▸ Given data

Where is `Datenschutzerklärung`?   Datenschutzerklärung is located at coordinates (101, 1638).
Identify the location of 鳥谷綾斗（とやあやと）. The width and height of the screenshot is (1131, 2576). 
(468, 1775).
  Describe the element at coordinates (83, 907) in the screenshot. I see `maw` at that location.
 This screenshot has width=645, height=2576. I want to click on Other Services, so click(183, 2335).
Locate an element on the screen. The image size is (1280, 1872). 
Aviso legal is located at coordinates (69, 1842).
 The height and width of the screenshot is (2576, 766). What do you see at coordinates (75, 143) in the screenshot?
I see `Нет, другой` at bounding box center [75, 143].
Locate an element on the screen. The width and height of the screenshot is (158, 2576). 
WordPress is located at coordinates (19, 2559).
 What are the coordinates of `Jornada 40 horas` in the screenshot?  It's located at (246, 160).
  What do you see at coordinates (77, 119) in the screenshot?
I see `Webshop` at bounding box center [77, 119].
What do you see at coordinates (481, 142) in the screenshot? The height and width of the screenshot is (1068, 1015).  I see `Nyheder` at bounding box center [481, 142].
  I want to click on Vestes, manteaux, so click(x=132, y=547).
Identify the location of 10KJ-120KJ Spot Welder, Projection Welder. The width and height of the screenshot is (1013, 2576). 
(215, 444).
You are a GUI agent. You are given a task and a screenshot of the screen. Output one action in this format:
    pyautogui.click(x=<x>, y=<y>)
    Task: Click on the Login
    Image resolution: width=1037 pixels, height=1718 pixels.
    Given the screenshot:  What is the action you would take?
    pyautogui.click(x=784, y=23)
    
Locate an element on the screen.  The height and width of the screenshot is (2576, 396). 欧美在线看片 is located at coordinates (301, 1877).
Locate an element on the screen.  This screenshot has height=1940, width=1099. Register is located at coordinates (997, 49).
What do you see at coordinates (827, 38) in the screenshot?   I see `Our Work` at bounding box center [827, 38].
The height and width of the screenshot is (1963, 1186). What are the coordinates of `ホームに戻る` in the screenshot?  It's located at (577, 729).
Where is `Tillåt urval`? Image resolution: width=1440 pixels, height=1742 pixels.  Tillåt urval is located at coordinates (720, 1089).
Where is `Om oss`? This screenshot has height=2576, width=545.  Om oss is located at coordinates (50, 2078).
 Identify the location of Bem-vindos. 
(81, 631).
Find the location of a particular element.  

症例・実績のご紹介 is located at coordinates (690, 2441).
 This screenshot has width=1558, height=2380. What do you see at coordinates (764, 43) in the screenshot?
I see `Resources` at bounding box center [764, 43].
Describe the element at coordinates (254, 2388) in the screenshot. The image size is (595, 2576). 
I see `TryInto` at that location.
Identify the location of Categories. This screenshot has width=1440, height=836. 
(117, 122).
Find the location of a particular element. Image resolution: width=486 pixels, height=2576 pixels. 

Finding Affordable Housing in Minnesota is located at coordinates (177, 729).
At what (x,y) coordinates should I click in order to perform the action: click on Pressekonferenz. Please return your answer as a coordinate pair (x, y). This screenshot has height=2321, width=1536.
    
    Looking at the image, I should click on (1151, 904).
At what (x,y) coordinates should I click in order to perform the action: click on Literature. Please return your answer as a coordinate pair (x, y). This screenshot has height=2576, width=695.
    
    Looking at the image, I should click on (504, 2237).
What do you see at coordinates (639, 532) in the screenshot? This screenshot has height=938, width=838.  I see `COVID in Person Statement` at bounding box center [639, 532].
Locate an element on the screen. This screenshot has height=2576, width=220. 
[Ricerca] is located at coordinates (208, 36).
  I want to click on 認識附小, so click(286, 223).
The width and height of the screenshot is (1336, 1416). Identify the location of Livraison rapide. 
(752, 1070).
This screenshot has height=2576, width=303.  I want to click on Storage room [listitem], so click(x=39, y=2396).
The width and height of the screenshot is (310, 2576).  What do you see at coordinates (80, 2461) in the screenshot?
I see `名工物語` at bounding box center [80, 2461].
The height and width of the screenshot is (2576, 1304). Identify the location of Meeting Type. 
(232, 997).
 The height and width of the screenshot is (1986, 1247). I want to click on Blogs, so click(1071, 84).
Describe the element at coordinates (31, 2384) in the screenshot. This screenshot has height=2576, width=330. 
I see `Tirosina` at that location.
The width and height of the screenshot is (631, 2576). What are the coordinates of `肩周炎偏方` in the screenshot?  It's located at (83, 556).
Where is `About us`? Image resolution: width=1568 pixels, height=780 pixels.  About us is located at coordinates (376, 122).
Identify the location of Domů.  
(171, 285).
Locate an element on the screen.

▸ How to complete this task
Go through the data above line by line, count those that contain the string "Where", and reply with the count only.

▸ Exercise output
4